The final episode, ‘Knights of a Round Table,’ is about a right-wing politician named Sorime. He’s found a lot of political capital in attacking boomers. Essentially, he argues that they are a corrupting force in society, pulling people away from natural, human relationships, and into deviant human-robot ones. It’s the same argument you always hear from conservative-minded people when a minority group starts gaining traction; and during the transitional decades between the beginning and end of a civil rights movement, it’s a very effective one.
Parasite Dolls, like its predecessor, is an insightful exploration of a complex sci fi concept. There’s an internal conflict in society; they’ve created these perfect objects of desire, and yet there’s a revulsion to loving an object, something fake.
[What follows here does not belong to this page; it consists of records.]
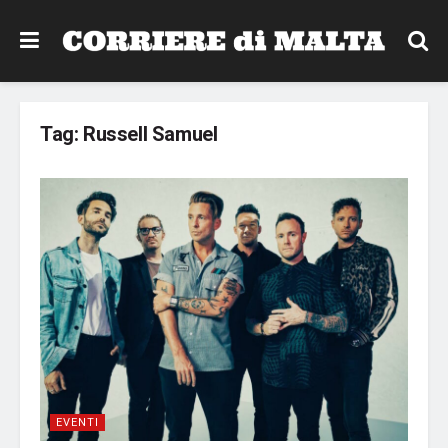
Tag:
Russell Samuel
EVENTI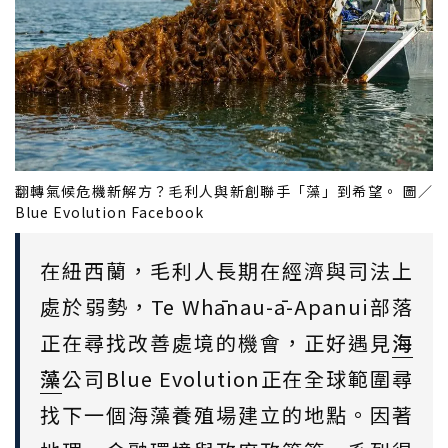
翻轉氣候危機新解方？毛利人與新創聯手「藻」到希望。 圖／
Blue Evolution Facebook
在紐西蘭，毛利人長期在經濟與司法上
處於弱勢，Te Whānau-ā-Apanui部落
正在尋找改善處境的機會，正好遇見
海
藻
公司Blue Evolution正在全球範圍尋
找下一個海藻養殖場建立的地點。因著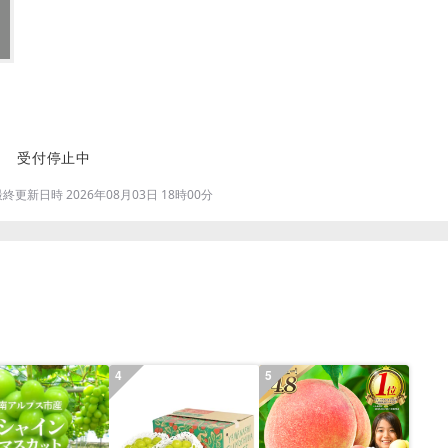
受付停止中
更新日時 2026年08月03日 18時00分
4
5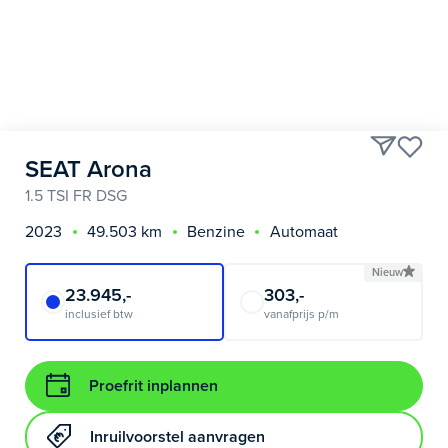
SEAT Arona
1.5 TSI FR DSG
2023
49.503 km
Benzine
Automaat
Nieuw
23.945,-
303,-
inclusief btw
vanafprijs p/m
Proefrit inplannen
Inruilvoorstel aanvragen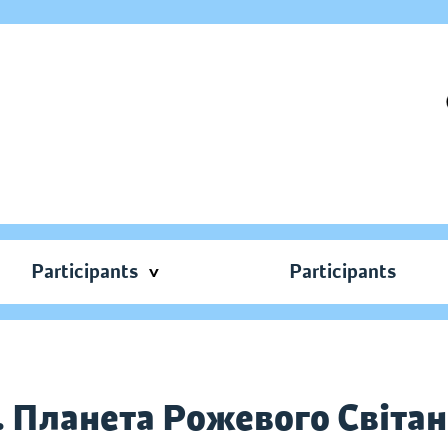
Participants
Participants
Планета Рожевого Світанк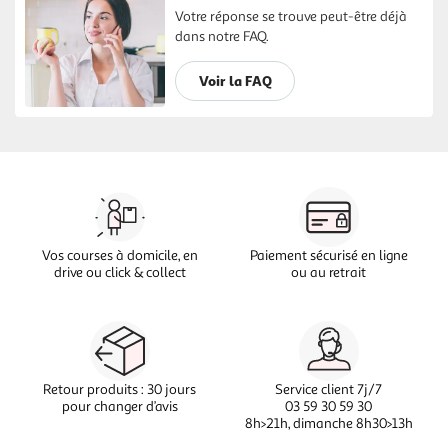
Votre réponse se trouve peut-être déjà
dans notre FAQ.
Voir la FAQ
Vos courses à domicile, en
Paiement sécurisé en ligne
drive ou click & collect
ou au retrait
Retour produits : 30 jours
Service client 7j/7
pour changer d’avis
03 59 30 59 30
8h>21h, dimanche 8h30>13h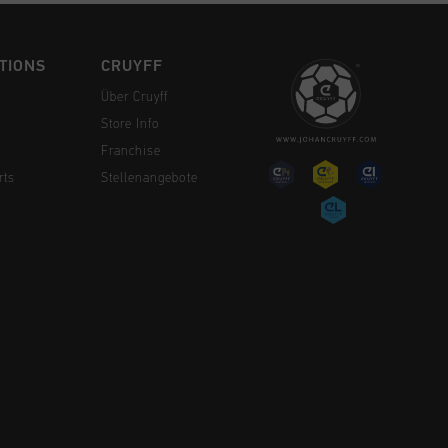
TIONS
CRUYFF
Über Cruyff
Store Info
Franchise
rts
Stellenangebote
People want something, but hate themselves for wanting it. It’s sort of like those politicians who spend their careers fighting against gay marriage, only to be caught in a rest stop bathroom with another man.
While the themes in the series are very well developed, the characters aren’t. We don’t really learn anything about them. They feeling like people that you see once a year; you recognize them and know their basic character traits, but you don’t know how they got that way, or what they’re like in any other context.
The animation is surprisingly good. It’s very fluid and features realistic character designs, giving it a Ghost in the Shell kind of look. The credits and titles were all in English to begin with (it’s sort of a Bubblegum Crisis tradition), so unlike other ADV Films DVDs, this one is presented totally unaltered, with a separate credit role at the end for the English staff.